Dataset items
┏━━
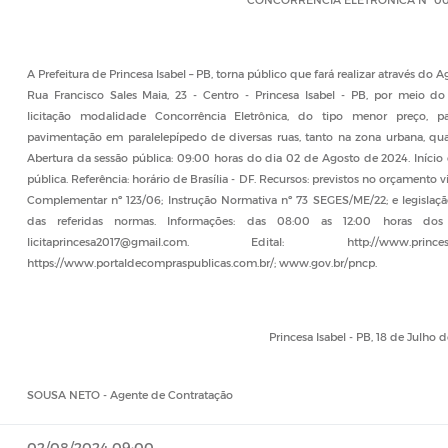
A Prefeitura de Princesa Isabel – PB, torna público que fará realizar através d
Rua Francisco Sales Maia, 23 - Centro - Princesa Isabel - PB, por meio do 
licitação modalidade Concorrência Eletrônica, do tipo menor preço, p
pavimentação em paralelepípedo de diversas ruas, tanto na zona urbana, qua
Abertura da sessão pública: 09:00 horas do dia 02 de Agosto de 2024. Início 
pública. Referência: horário de Brasília - DF. Recursos: previstos no orçamento vi
Complementar nº 123/06; Instrução Normativa nº 73 SEGES/ME/22; e legislação 
das referidas normas. Informações: das 08:00 as 12:00 horas dos d
licitaprincesa2017@gmail.com. Edital: http://www.princesa.p
https://www.portaldecompraspublicas.com.br/; www.gov.br/pncp.
Princesa Isabel - PB, 18 de Julho 
SOUSA NETO - Agente de Contratação
02/08/2024 09:00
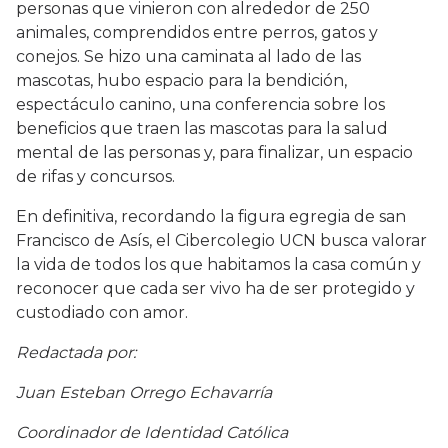
personas que vinieron con alrededor de 250
animales, comprendidos entre perros, gatos y
conejos. Se hizo una caminata al lado de las
mascotas, hubo espacio para la bendición,
espectáculo canino, una conferencia sobre los
beneficios que traen las mascotas para la salud
mental de las personas y, para finalizar, un espacio
de rifas y concursos.
En definitiva, recordando la figura egregia de san
Francisco de Asís, el Cibercolegio UCN busca valorar
la vida de todos los que habitamos la casa común y
reconocer que cada ser vivo ha de ser protegido y
custodiado con amor.
Redactada por:
Juan Esteban Orrego Echavarría
Coordinador de Identidad Católica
┗━━
**Aim of the task:** Excluding the pictures, transcribe all of the entries exactly.

**Task answer:**
A Prefeitura de Princesa Isabel – PB, torna público que fará realizar através d
Rua Francisco Sales Maia, 23 - Centro - Princesa Isabel - PB, por meio do 
licitação modalidade Concorrência Eletrônica, do tipo menor preço, p
pavimentação em paralelepípedo de diversas ruas, tanto na zona urbana, qua
Abertura da sessão pública: 09:00 horas do dia 02 de Agosto de 2024. Início 
pública. Referência: horário de Brasília - DF. Recursos: previstos no orçamento vi
Complementar nº 123/06; Instrução Normativa nº 73 SEGES/ME/22; e legislação 
das referidas normas. Informações: das 08:00 as 12:00 horas dos d
licitaprincesa2017@gmail.com. Edital: http://www.princesa.p
https://www.portaldecompraspublicas.com.br/; www.gov.br/pncp.
Princesa Isabel - PB, 18 de Julho 
SOUSA NETO - Agente de Contratação
02/08/2024 09:00
personas que vinieron con alrededor de 250
animales, comprendidos entre perros, gatos y
conejos. Se hizo una caminata al lado de las
mascotas, hubo espacio para la bendición,
espectáculo canino, una conferencia sobre los
beneficios que traen las mascotas para la salud
mental de las personas y, para finalizar, un espacio
de rifas y concursos.
En definitiva, recordando la figura egregia de san
Francisco de Asís, el Cibercolegio UCN busca valorar
la vida de todos los que habitamos la casa común y
reconocer que cada ser vivo ha de ser protegido y
custodiado con amor.
Redactada por:
Juan Esteban Orrego Echavarría
Coordinador de Identidad Católica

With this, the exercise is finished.